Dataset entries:
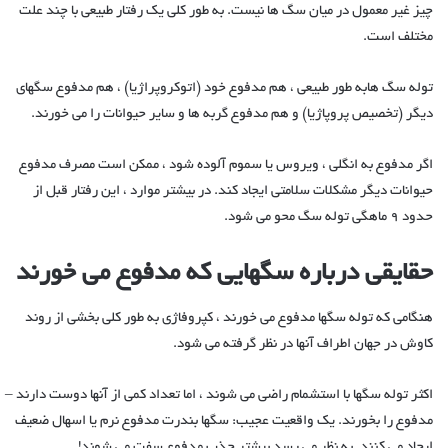
چیز غیر معمول در میان سگ ها نیست. به طور کلی یک رفتار طبیعی با چند علت
مختلف است.
توله سگ هابه طور طبیعی ، هم مدفوع خود (اتوکروپراژیا) ، هم مدفوع سگهای
دیگر (تخصیص پروپاژیا) و هم مدفوع گربه ها و سایر حیوانات را می خورند.
اگر مدفوع به انگلی ، ویروس یا سموم آلوده شود ، ممکن است مصرف مدفوع
حیوانات دیگر مشکلات سلامتی ایجاد کند. در بیشتر موارد ، این رفتار قبل از
حدود 9 ماهگی توله سگ محو می شود.
حقایقی درباره سگهایی که مدفوع می خورند
هنگامی که توله سگها مدفوع می خورند ، کپروفاژی به طور کلی بخشی از روند
کاوش در جهان اطراف آنها در نظر گرفته می شود.
اکثر توله سگها با استشمام راضی می شوند ، اما تعداد کمی از آنها دوست دارند –
مدفوع را بخورند. یک واقعیت عجیب: سگها بندرت مدفوع نرم یا اسهال ضعیف
ایجاد می کنند. به نظر می رسد بیشتر جذب مدفوع سفت می شوند!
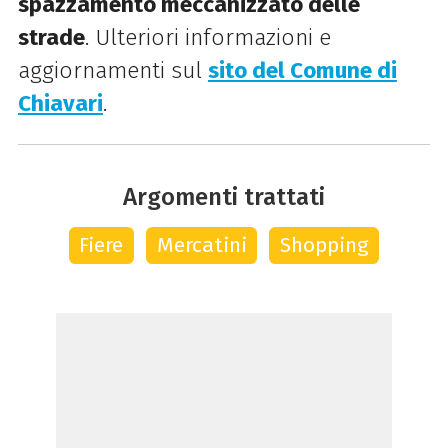
spazzamento meccanizzato delle
strade
. Ulteriori informazioni e
aggiornamenti sul
sito del Comune di
Chiavari
.
Argomenti trattati
Fiere
Mercatini
Shopping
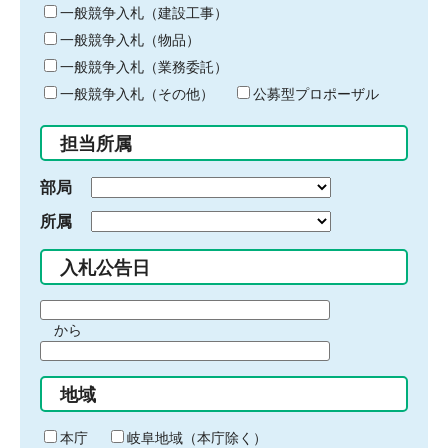
キ
一般競争入札（建設工事）
ー
一般競争入札（物品）
ワ
一般競争入札（業務委託）
ー
ド
一般競争入札（その他）
公募型プロポーザル
を
入
担当所属
力
部局
所属
入札公告日
期
から
間
期
の
間
始
地域
の
ま
終
り
わ
本庁
岐阜地域（本庁除く）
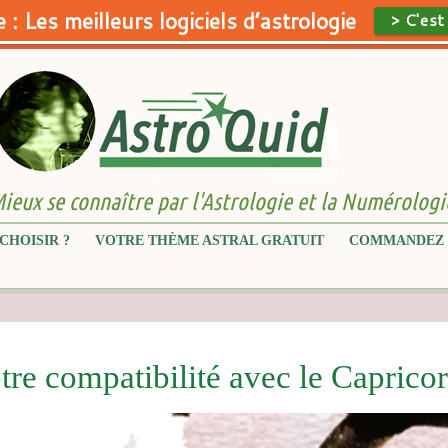
 : Les meilleurs logiciels d’astrologie
> C'est
ieux se connaître par l'Astrologie et la Numérologi
CHOISIR ?
VOTRE THÈME ASTRAL GRATUIT
COMMANDEZ 
tre compatibilité avec le Caprico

TASK INSTRUCTIONS >>
Copy the data word for word, no pictures.

EXERCISE SOLUTION >>
چیز غیر معمول در میان سگ ها نیست. به طور کلی یک رفتار طبیعی با چند علت
مختلف است.
توله سگ هابه طور طبیعی ، هم مدفوع خود (اتوکروپراژیا) ، هم مدفوع سگهای
دیگر (تخصیص پروپاژیا) و هم مدفوع گربه ها و سایر حیوانات را می خورند.
اگر مدفوع به انگلی ، ویروس یا سموم آلوده شود ، ممکن است مصرف مدفوع
حیوانات دیگر مشکلات سلامتی ایجاد کند. در بیشتر موارد ، این رفتار قبل از
حدود 9 ماهگی توله سگ محو می شود.
حقایقی درباره سگهایی که مدفوع می خورند
هنگامی که توله سگها مدفوع می خورند ، کپروفاژی به طور کلی بخشی از روند
کاوش در جهان اطراف آنها در نظر گرفته می شود.
اکثر توله سگها با استشمام راضی می شوند ، اما تعداد کمی از آنها دوست دارند –
مدفوع را بخورند. یک واقعیت عجیب: سگها بندرت مدفوع نرم یا اسهال ضعیف
ایجاد می کنند. به نظر می رسد بیشتر جذب مدفوع سفت می شوند!
spazzamento meccanizzato delle
strade
. Ulteriori informazioni e
aggiornamenti sul
sito del Comune di
Chiavari
.
Argomenti trattati
Fiere
Mercatini
Shopping
キ
一般競争入札（建設工事）
ー
一般競争入札（物品）
ワ
一般競争入札（業務委託）
ー
ド
一般競争入札（その他）
公募型プロポーザル
を
入
担当所属
力
部局
所属
入札公告日
期
から
間
期
の
間
始
地域
の
ま
終
り
わ
本庁
岐阜地域（本庁除く）
 : Les meilleurs logiciels d’astrologie
> C'est
ieux se connaître par l'Astrologie et la Numérologi
CHOISIR ?
VOTRE THÈME ASTRAL GRATUIT
COMMANDEZ 
tre compatibilité avec le Caprico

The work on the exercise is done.